著書『日本の独立』(飛鳥新社)やブログ「植草一秀の『知られざる真実』」などで、利権複合体(既得権益勢力、米国、官僚、大資本のトライアングル)の真相・真実と、主権者たる国民がこれらの諸権力と闘う必要性を訴え続けてきた植草一秀氏。転換期を迎えた日本国家について、どのように感じているのか話を聞いた。

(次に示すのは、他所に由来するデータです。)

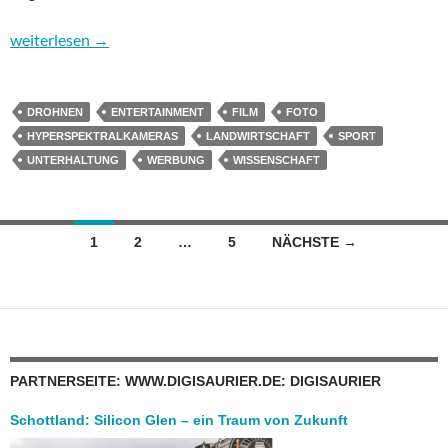
Drohnen erobern die Geschäftswelt
weiterlesen
→
DROHNEN
ENTERTAINMENT
FILM
FOTO
HYPERSPEKTRALKAMERAS
LANDWIRTSCHAFT
SPORT
UNTERHALTUNG
WERBUNG
WISSENSCHAFT
Beitragsnavigation
1
2
…
5
NÄCHSTE →
PARTNERSEITE: WWW.DIGISAURIER.DE: DIGISAURIER
Schottland: Silicon Glen – ein Traum von Zukunft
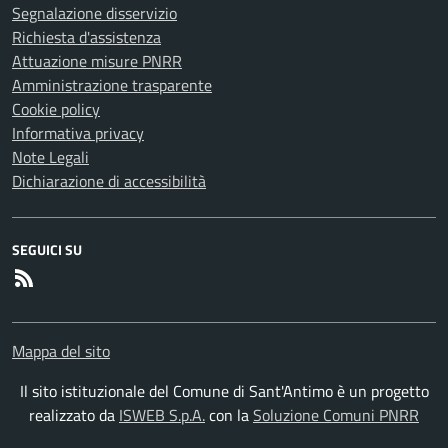
Segnalazione disservizio
Richiesta d'assistenza
Attuazione misure PNRR
Amministrazione trasparente
Cookie policy
Informativa privacy
Note Legali
Dichiarazione di accessibilità
SEGUICI SU
RSS
Mappa del sito
Il sito istituzionale del Comune di Sant'Antimo è un progetto
realizzato da
ISWEB S.p.A.
con la
Soluzione Comuni PNRR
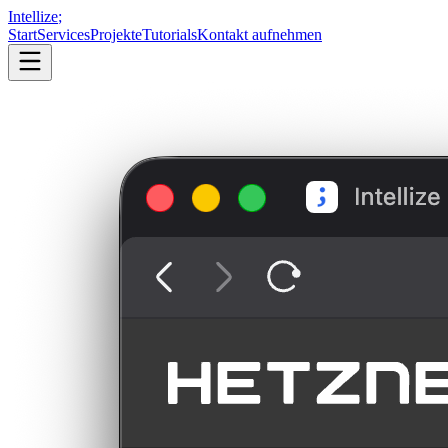
Intellize
;
Start
Services
Projekte
Tutorials
Kontakt aufnehmen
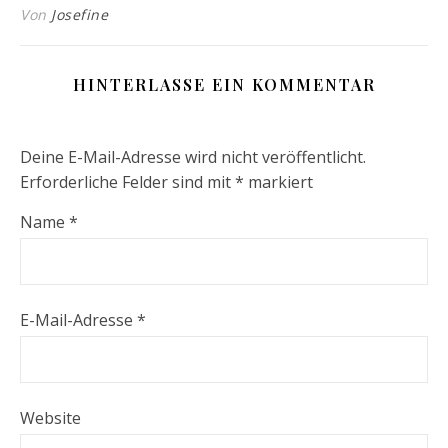
Von
Josefine
HINTERLASSE EIN KOMMENTAR
Deine E-Mail-Adresse wird nicht veröffentlicht.
Erforderliche Felder sind mit
*
markiert
Name
*
E-Mail-Adresse
*
Website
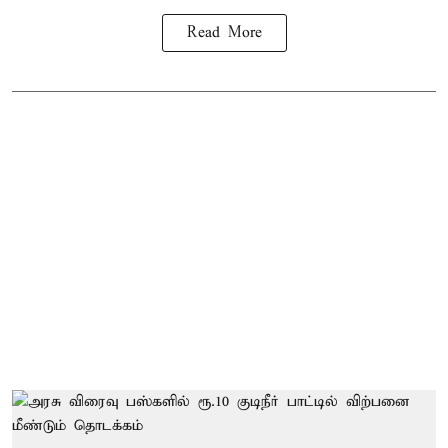
Read More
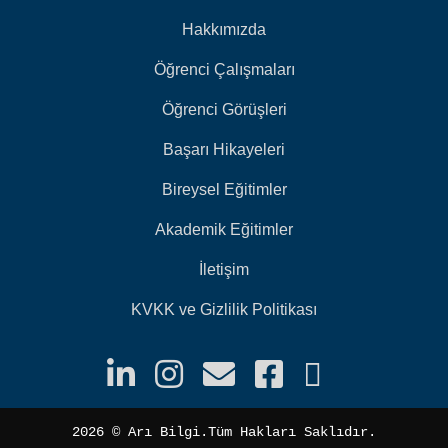
Hakkımızda
Öğrenci Çalışmaları
Öğrenci Görüşleri
Başarı Hikayeleri
Bireysel Eğitimler
Akademik Eğitimler
İletişim
KVKK ve Gizlilik Politikası
2026 ©️ Arı Bilgi.Tüm Hakları Saklıdır.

アメリカにも似たような先例があります。1929年に始まる世界大恐慌のなかで、ルーズベルト大統領はニューディール政策などで経済を浮上させましたが、37年に政策路線を財政健全化に転換して緊縮策をとりました。もともと、ルーズベルトは緊縮財政主義者だったのです。ただ、ルーズベルトの前はフーバー大統領で、フーバーが緊縮策を取ったとの経緯もあり、ルーズベルト政権はニューディール政策を打って経済が浮上したわけです。しかし、37年になって経済が浮上したので、ルーズベルトは本来の方針である均衡財政主義を前面に提示したわけです。その結果、経済は崩れ、第2次世界大戦につながっていってしまったのです。
こうした歴史の教訓を踏まえて、現在の問題に対処することが極めて重要です。日本の事例を見ても、先を急ぎすぎる財政再建策への転換が96~98年、01~03年の日本経済崩壊を引き起こしていますので、今この段階で本当に緊縮財政がよいのかどうか、十分な検討が必要なのです。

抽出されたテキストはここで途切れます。